Zuckerkandl also turned his gaze toward enemies within the academy, attacking the application of social constructivism to science. In a 2000 paper, he argued that while scientific discoveries may be socially determined, the “mature” results that lead to practical applications, especially in technology and medicine, is “evidence for independence” of science from similar influences.

But Zuckerkandl did not maintain a strict scientism. In “Genetic and Esthetic Winter,” he described the resilience of science, but also its limitations. When speaking about threats to environmental stability, he stated,

In this situation, curiously, scientific culture is perhaps the least threatened province of culture.

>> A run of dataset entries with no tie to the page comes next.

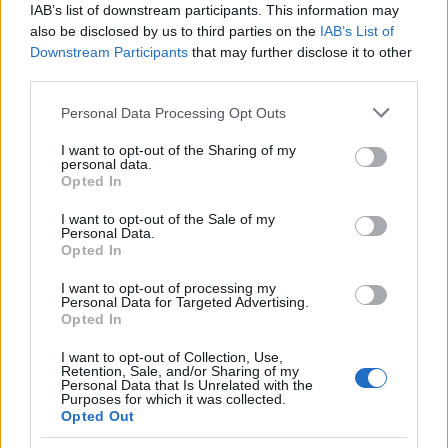
IAB’s list of downstream participants. This information may
also be disclosed by us to third parties on the
IAB’s List of
Downstream Participants
that may further disclose it to other
third parties.
Please note that this website/app uses one or more Google
Personal Data Processing Opt Outs
services and may gather and store information including but
not limited to your visit or usage behaviour. You may click to
I want to opt-out of the Sharing of my
personal data.
grant or deny consent to Google and its third-party tags to
Opted In
Προηγούμενο άρθρο
Επόμενο άρθρο
use your data for below specified purposes in below Google
Vegan απόλαυση: Κεφτεδάκια
Πεντανόστιμος γαύρος στον
consent section.
I want to opt-out of the Sale of my
Personal Data.
με λαχανικά που είναι τόσο
φούρνο
Opted In
λαχταριστά όσο τα κανονικά
I want to opt-out of processing my
Personal Data for Targeted Advertising.
Opted In
ΠΑΡΟΜΟΙΑ ΑΡΘΡΑ
ΠΕΡΙΣΣΟΤΕΡΑ ΑΠΟ ΤΟΝ ΔΗΜΙΟΥΡΓΟ
I want to opt-out of Collection, Use,
Retention, Sale, and/or Sharing of my
Καλοκαιρινό εβδομαδιαίο μενού με 7
Personal Data that Is Unrelated with the
ελαφριές ελληνικές συνταγές για
Purposes for which it was collected.
Opted Out
όλη την οικογένεια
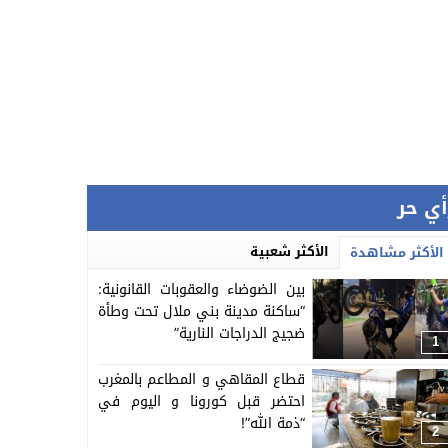
أي حر
الأكثر شعبية
الأكثر مشاهدة
بين الضوضاء والعقوبات القانونية:
“ساكنة مدينة بني ملال تحت وطأة
ضجيج الدراجات النارية”
1
قطاع المقاهي و المطاعم بالمغرب
احتضر قبل كورونا و اليوم في
“ذمة الله”!
2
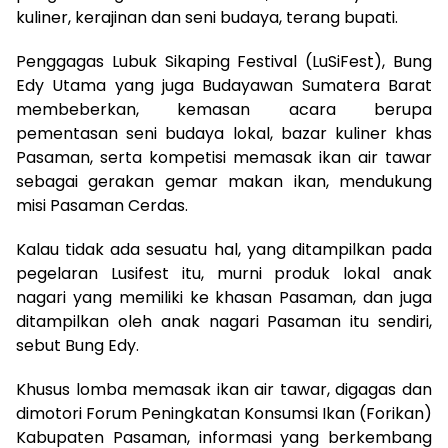
kuliner, kerajinan dan seni budaya, terang bupati.
Penggagas Lubuk Sikaping Festival (LuSiFest), Bung
Edy Utama yang juga Budayawan Sumatera Barat
membeberkan, kemasan acara berupa
pementasan seni budaya lokal, bazar kuliner khas
Pasaman, serta kompetisi memasak ikan air tawar
sebagai gerakan gemar makan ikan, mendukung
misi Pasaman Cerdas.
Kalau tidak ada sesuatu hal, yang ditampilkan pada
pegelaran Lusifest itu, murni produk lokal anak
nagari yang memiliki ke khasan Pasaman, dan juga
ditampilkan oleh anak nagari Pasaman itu sendiri,
sebut Bung Edy.
Khusus lomba memasak ikan air tawar, digagas dan
dimotori Forum Peningkatan Konsumsi Ikan (Forikan)
Kabupaten Pasaman, informasi yang berkembang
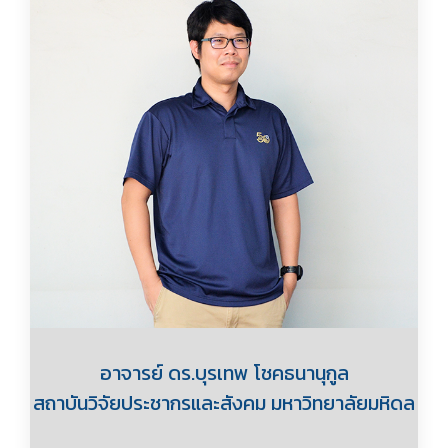
อาจารย์ ดร.บุรเทพ โชคธนานุกูล
สถาบันวิจัยประชากรและสังคม มหาวิทยาลัยมหิดล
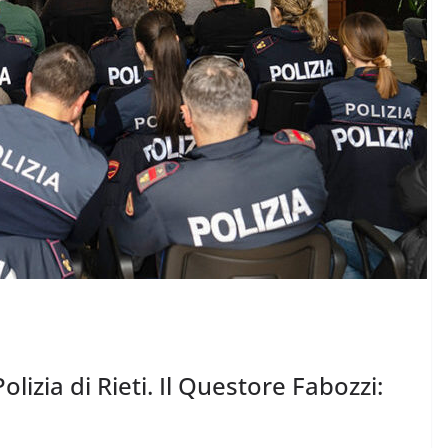
lizia di Rieti. Il Questore Fabozzi:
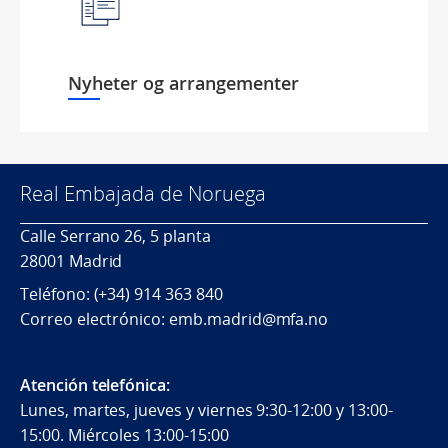
Nyheter og arrangementer
Real Embajada de Noruega
Calle Serrano 26, 5 planta
28001 Madrid
Teléfono: (+34) 914 363 840
Correo electrónico: emb.madrid@mfa.no
Atención telefónica:
Lunes, martes, jueves y viernes 9:30-12:00 y 13:00-
15:00. Miércoles 13:00-15:00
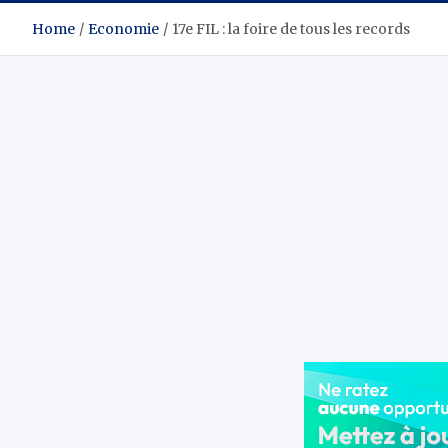
Home
Economie
17e FIL : la foire de tous les records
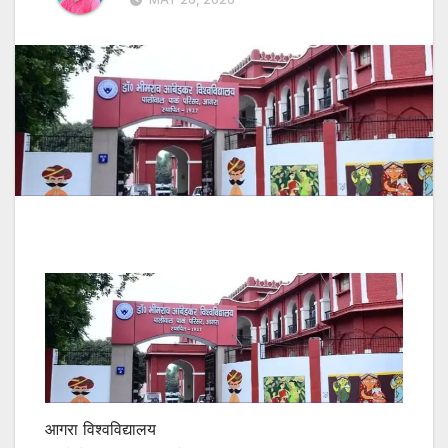
आगरा विश्वविद्यालय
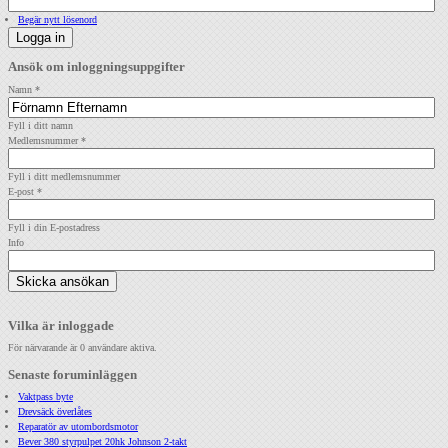
Begär nytt lösenord
Ansök om inloggningsuppgifter
Namn
*
Fyll i ditt namn
Medlemsnummer
*
Fyll i ditt medlemsnummer
E-post
*
Fyll i din E-postadress
Info
Vilka är inloggade
För närvarande är 0 användare aktiva.
Senaste foruminläggen
Vaktpass byte
Drevsäck överlåtes
Reparatör av utombordsmotor
Bever 380 styrpulpet 20hk Johnson 2-takt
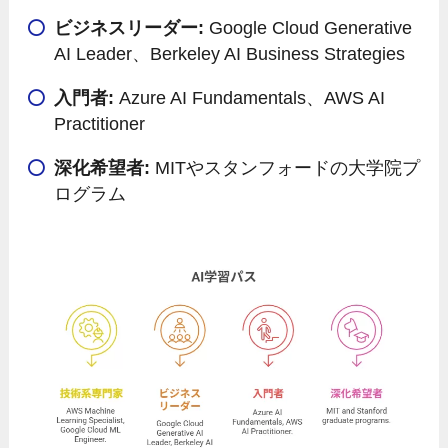
ビジネスリーダー:
Google Cloud Generative
AI Leader、Berkeley AI Business Strategies
入門者:
Azure AI Fundamentals、AWS AI
Practitioner
深化希望者:
MITやスタンフォードの大学院プ
ログラム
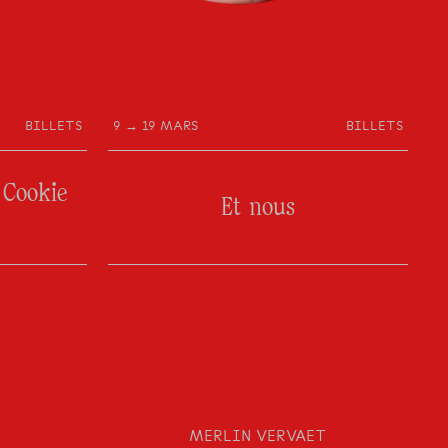
BILLETS
9 → 19 MARS
BILLETS
 Cookie
Et nous
MERLIN VERVAET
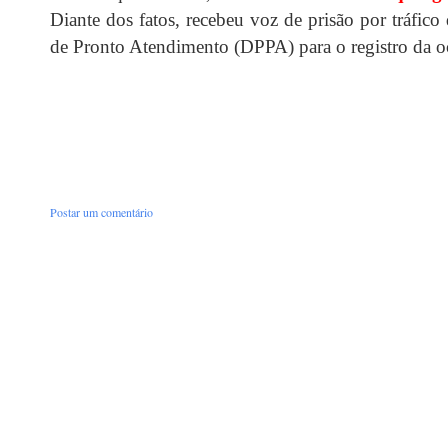
Diante dos fatos, recebeu voz de prisão por tráfico
de Pronto Atendimento (DPPA) para o registro da oc
Postar um comentário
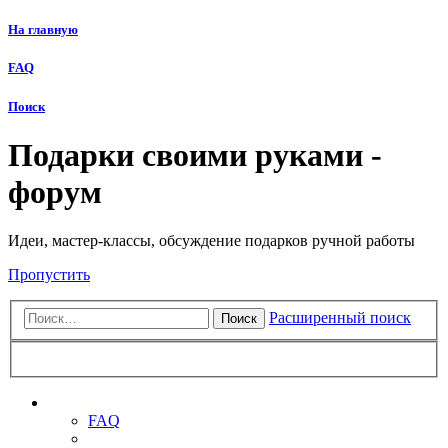
На главную
FAQ
Поиск
Подарки своими руками -
форум
Идеи, мастер-классы, обсуждение подарков ручной работы
Пропустить
Расширенный поиск
Поиск
Ссылки
FAQ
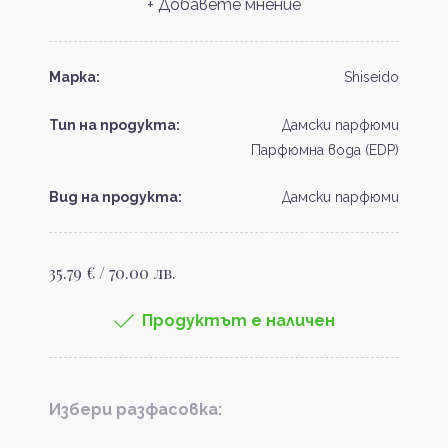
+ Добавете мнение
Марка:
Shiseido
Тип на продукта:
Дамски парфюми
Парфюмна вода (EDP)
Вид на продукта:
Дамски парфюми
35.79 € / 70.00 лв.
Продуктът е наличен
Избери разфасовка:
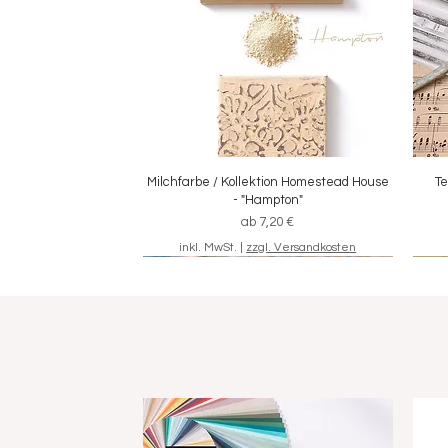
Milchfarbe / Kollektion Homestead House
Schnellansicht
Te
- "Hampton"
Sale-Preis
ab
7,20 €
inkl. MwSt.
|
zzgl. Versandkosten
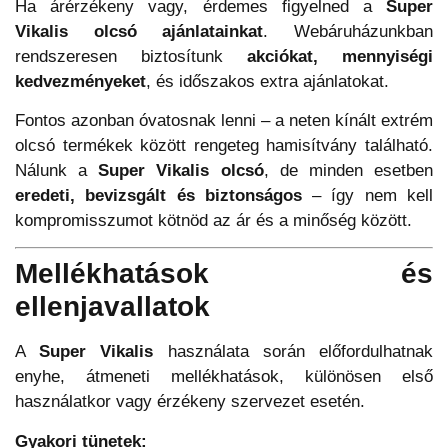
Ha árérzékeny vagy, érdemes figyelned a
Super
Vikalis olcsó ajánlatainkat
. Webáruházunkban
rendszeresen biztosítunk
akciókat, mennyiségi
kedvezményeket
, és időszakos extra ajánlatokat.
Fontos azonban óvatosnak lenni – a neten kínált extrém
olcsó termékek között rengeteg hamisítvány található.
Nálunk a
Super Vikalis olcsó
, de minden esetben
eredeti, bevizsgált és biztonságos
– így nem kell
kompromisszumot kötnöd az ár és a minőség között.
Mellékhatások és
ellenjavallatok
A
Super Vikalis
használata során előfordulhatnak
enyhe, átmeneti mellékhatások, különösen első
használatkor vagy érzékeny szervezet esetén.
Gyakori tünetek:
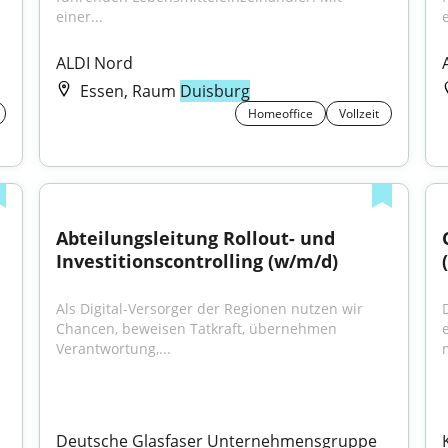
einer...
e
ALDI Nord
Essen, Raum
Duisburg
Homeoffice
Vollzeit
Abteilungsleitung Rollout- und 
Investitionscontrolling (w/m/d)
Als Digital-Versorger der Regionen nutzen wir 
Chancen, beweisen Tatkraft, übernehmen 
Verantwortung,...
m
Deutsche Glasfaser Unternehmensgruppe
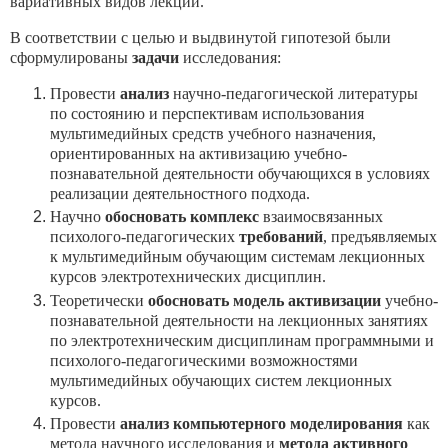
вариативных видов лекций.
В соответствии с целью и выдвинутой гипотезой были
сформулированы
задачи
исследования:
Провести
анализ
научно-педагогической литературы
по состоянию и перспективам использования
мультимедийных средств учебного назначения,
ориентированных на активизацию учебно-
познавательной деятельности обучающихся в условиях
реализации деятельностного подхода.
Научно
обосновать комплекс
взаимосвязанных
психолого-педагогических
требований
, предъявляемых
к мультимедийным обучающим системам лекционных
курсов электротехнических дисциплин.
Теоретически
обосновать модель активизации
учебно-
познавательной деятельности на лекционных занятиях
по электротехническим дисциплинам программными и
психолого-педагогическими возможностями
мультимедийных обучающих систем лекционных
курсов.
Провести
анализ компьютерного моделирования
как
метода научного исследования и
метода активного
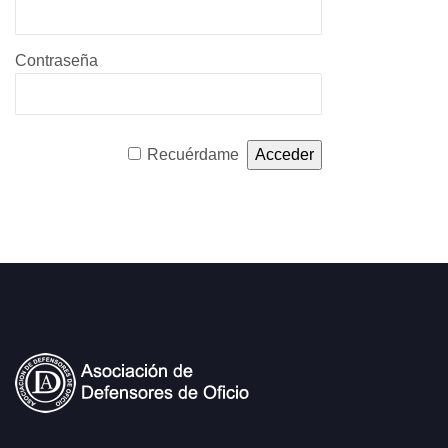
Contraseña
Recuérdame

Yet knowing and knowhow are not enough. Perceiving and feeling cannot be replaced by engineering. We can’t be satisfied with preparing a future in which the environment will be enriching only for the vocation of engineers.

Zuckerkandl’s health steadily deteriorated as he advanced in age. Over time, a troublesome back proved to be especially problematic. He died on November 9, 2013 in Palo Alto, California, the victim of a brain tumor.